Introducing Shankar, the fashion label stitching Birmingham and Punjab together

The British-Indian brand goes further than paying homage to heritage — it gives back to the community of Shankar, and offers a sense of belonging far beyond it.

Shankar was never intended to be a big brand. It was always about building a world — organically and sustainably, just like its designs. Named after a small village in northern India, the Birmingham-based label champions culture and artistry as much as clothing, inviting people to find resonance and a sense of belonging within it. 

Having first launched in Covid with a bespoke service, Shankar has now released its first collection, Word is Born. Its inspiration, however, goes much further back: the “dapper” outfits that founder Jivan Purewal’s grandad wore back in the day. “One day we were there just going through photo albums,” Purewal recalls, “and I saw my grandfather and all of his brothers — just how smart they used to look. They wouldn’t leave that front door without tying a tie or wearing a suit.”

Purewal, therefore, founded the house as a meeting of two worlds: his ancestral home in Punjab and his childhood home in Birmingham. After a few online Adobe courses and experimentation, the first piece he ever created was a tie depicting an embroidered ‘charkha’ or spinning wheel, representing the cycle of life. 

“We’re actually giving back to our community.”

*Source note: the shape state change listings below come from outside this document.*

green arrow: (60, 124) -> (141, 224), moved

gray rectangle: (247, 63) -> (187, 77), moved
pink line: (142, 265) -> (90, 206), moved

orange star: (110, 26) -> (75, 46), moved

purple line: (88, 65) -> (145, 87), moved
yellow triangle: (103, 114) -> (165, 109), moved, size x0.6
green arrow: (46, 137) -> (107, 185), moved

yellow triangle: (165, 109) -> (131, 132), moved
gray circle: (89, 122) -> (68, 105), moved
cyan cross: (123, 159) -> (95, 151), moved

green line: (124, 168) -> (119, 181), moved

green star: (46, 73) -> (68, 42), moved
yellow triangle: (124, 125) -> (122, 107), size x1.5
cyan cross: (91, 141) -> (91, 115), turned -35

Now, Purewal has honed his creation process. Each Shankar piece starts as a hand-painted sketch in the founder’s living room in Birmingham. From there, the design is brought to life by expert artisans in the brand’s namesake village. “It’s a nice feeling to have that we’re actually giving back to our community and letting them practice their trade,” the designer says.

Sustainability and slow fashion are foundational to the house. Shankar prioritises heritage hand-making techniques over machine-made garments. Hand-embroidering naturally limits production, but at Shankar, it’s always quality over quantity. Some pieces are also made using sustainable fabrics like hemp and bamboo. In summary, for Purewal, Shankar is “telling a story of heritage which is reimagined for today’s runway.”

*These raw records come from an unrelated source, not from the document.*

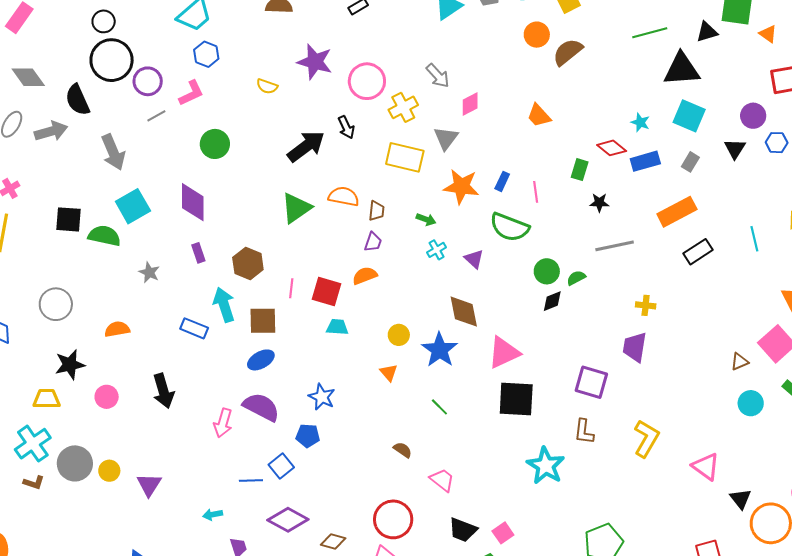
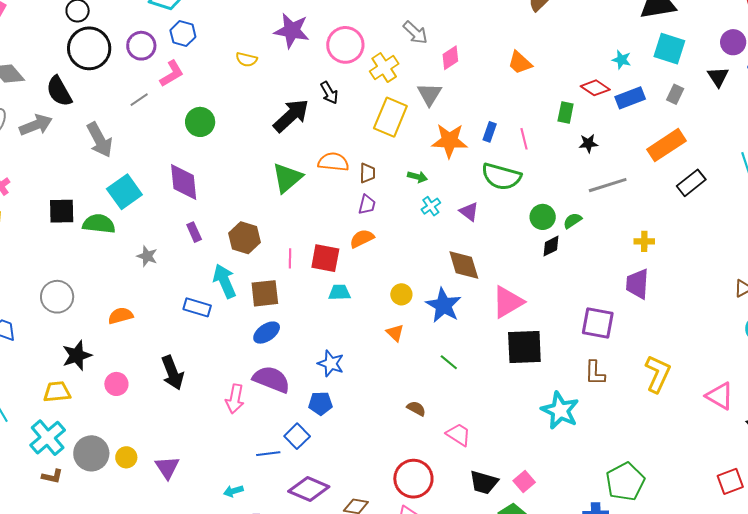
purple circle: (148, 81) -> (141, 46), moved
yellow rectangle: (405, 157) -> (390, 117), turned -75

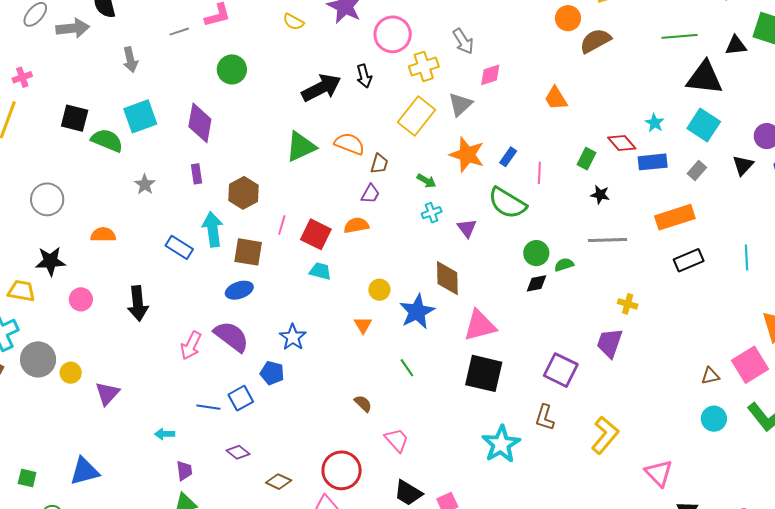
gray arrow: (100, 140) -> (130, 60), size x0.7
purple diamond: (309, 489) -> (238, 452), size x0.6

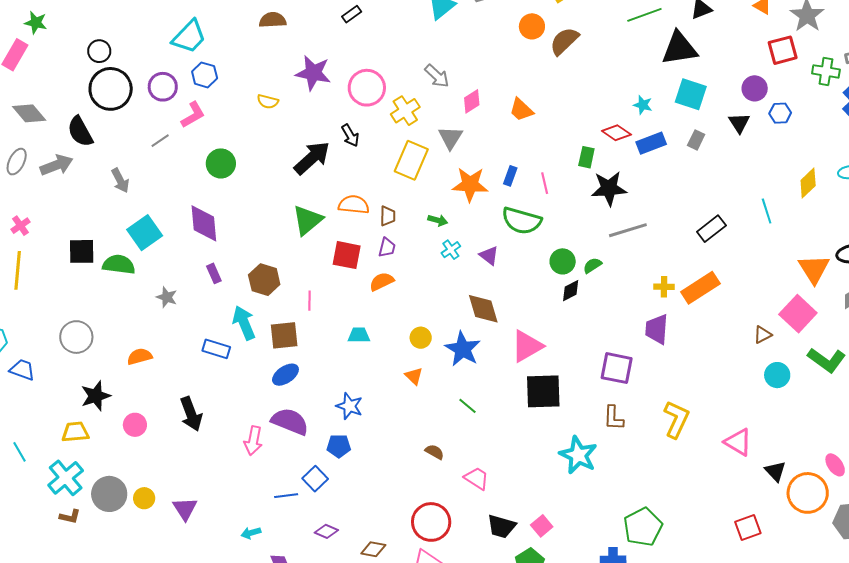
orange trapezoid: (556, 98) -> (521, 110), moved
black star: (600, 195) -> (609, 188), size x1.8
orange rectangle: (675, 217) -> (700, 288), moved
red square: (316, 234) -> (347, 255), moved

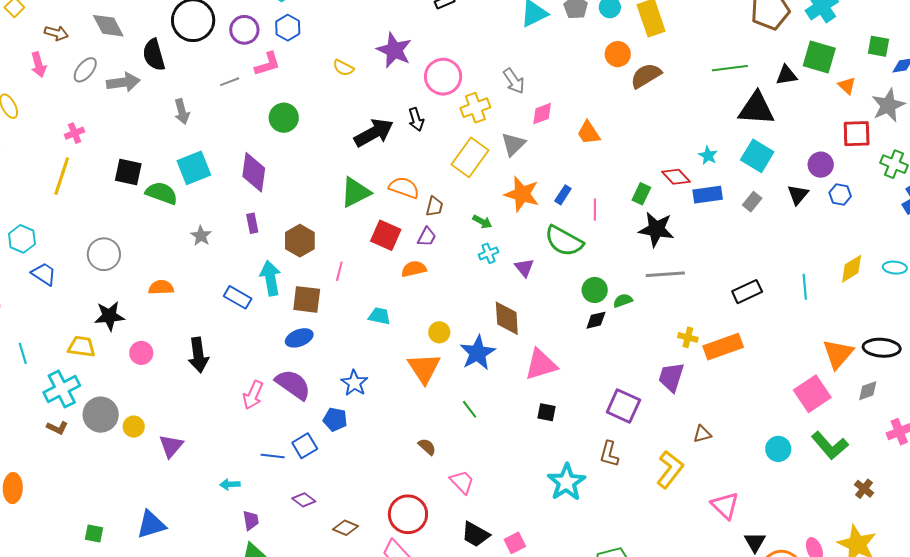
brown triangle: (763, 335) -> (702, 434), moved
orange triangle: (414, 376) -> (424, 368), size x1.8
black square: (543, 391) -> (547, 412), size x0.5

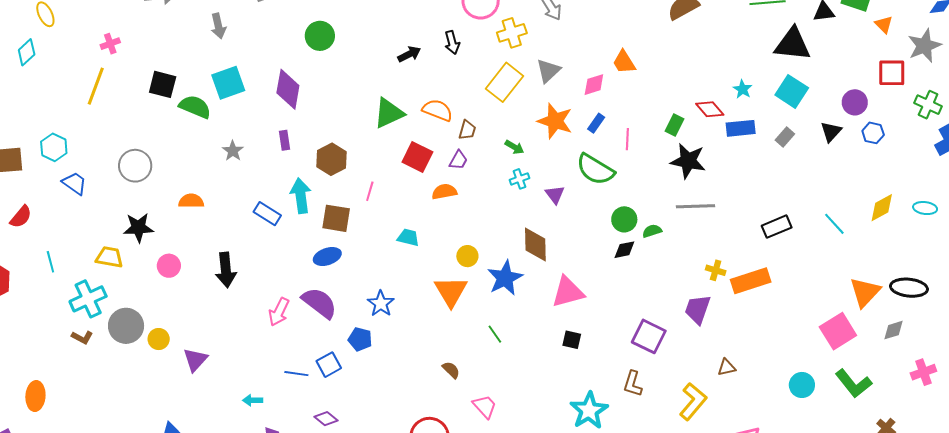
pink diamond: (542, 114) -> (594, 85), moved
black arrow: (374, 133) -> (409, 54), size x0.6
cyan line: (805, 287) -> (834, 224), turned -40

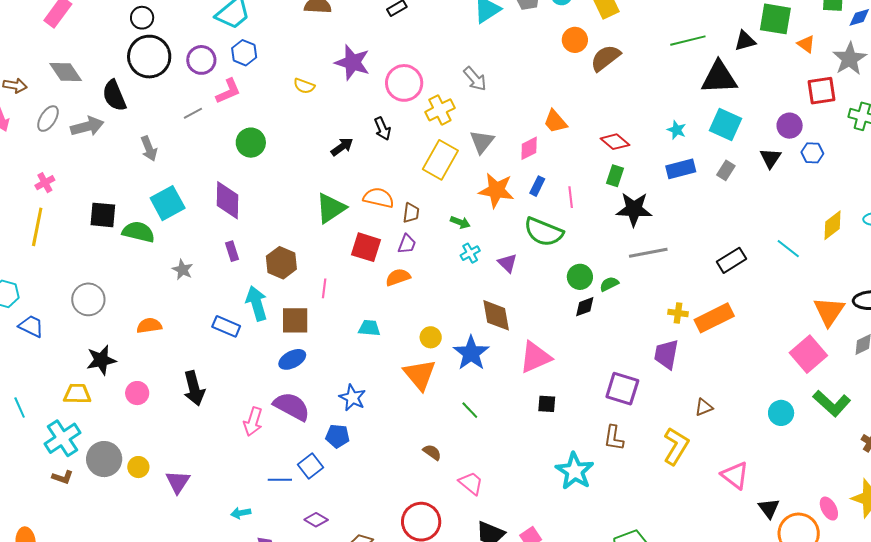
red diamond: (710, 109) -> (615, 142), moved

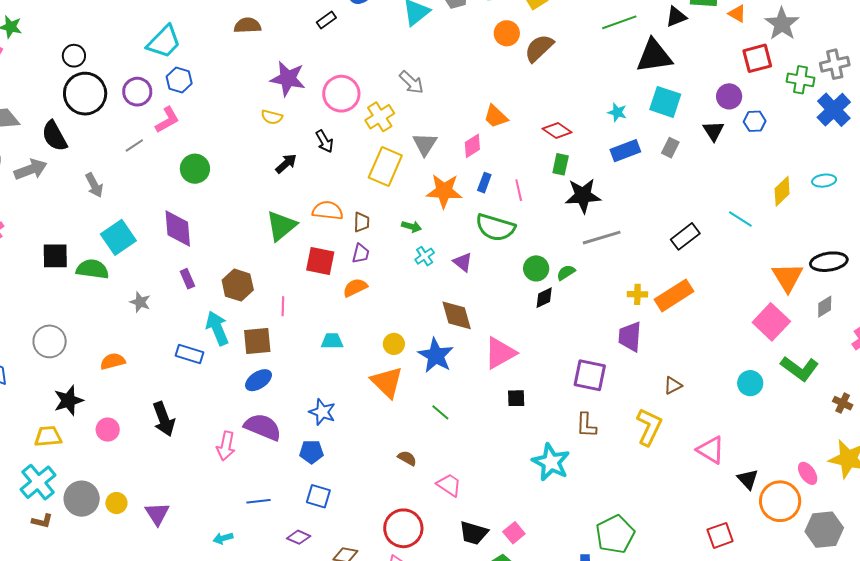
yellow semicircle: (304, 86) -> (272, 117), moved
blue square: (310, 466) -> (318, 496), moved, turned -30

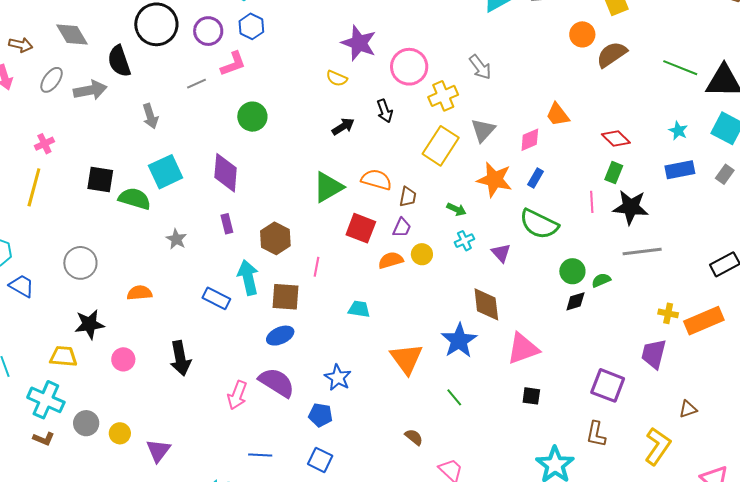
green line: (619, 22) -> (680, 68), moved, turned 32
pink line: (519, 190) -> (592, 202), moved
yellow circle: (394, 344) -> (422, 254), moved
cyan cross: (38, 482) -> (46, 400), turned -36
gray circle: (82, 499) -> (86, 423), size x0.7

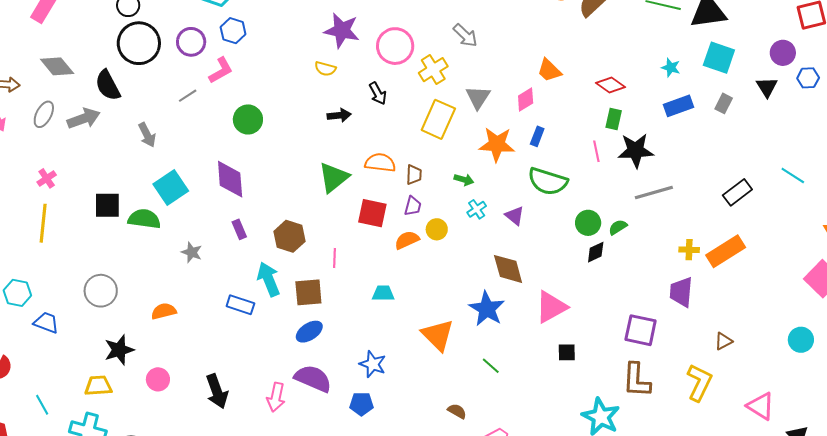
black arrow: (343, 127) -> (339, 115), turned 35
black arrow: (180, 358) -> (217, 391), moved
brown L-shape: (596, 434) -> (637, 380), size x1.4

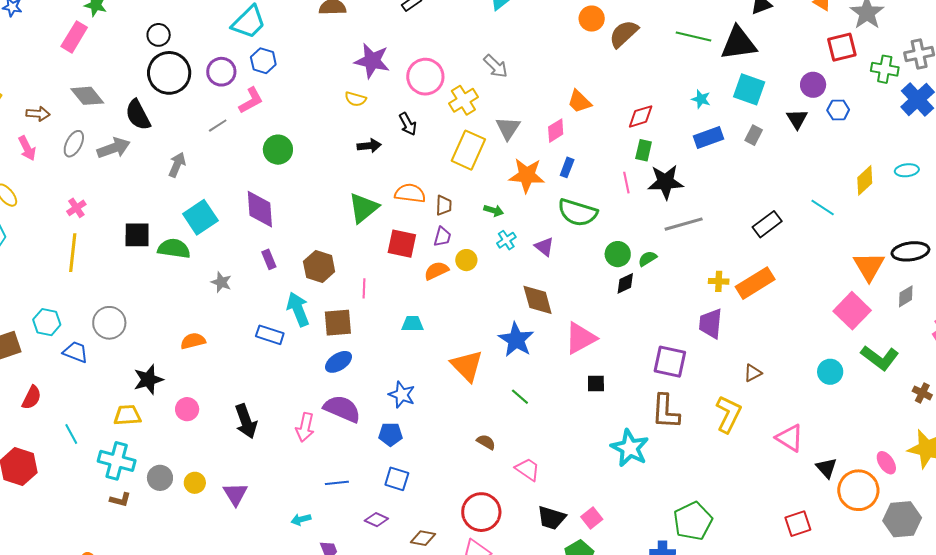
red diamond: (610, 85) -> (641, 116), turned -52
gray arrow: (147, 135) -> (177, 165), turned -130
gray circle: (101, 291) -> (109, 323), moved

Transitioning from its bespoke origins, Shankar launched its debut collection, Word is Born for AW25. “Storytelling is so key for us,” Purewal says. “We were literally saying in the world of Shankar, This chapter has started, the Word has been born.” Comprising Cuban collar and crochet shirts, pocket squares and ties, the collection was initially inspired by the Mughal architecture of a derelict building in Shankar, which Purewal came across on one of his biannual visits to the village. Word is Born resulted in a combination of Persian artwork and architecture, accented by the quiet sophistication of European sartorial elegance. 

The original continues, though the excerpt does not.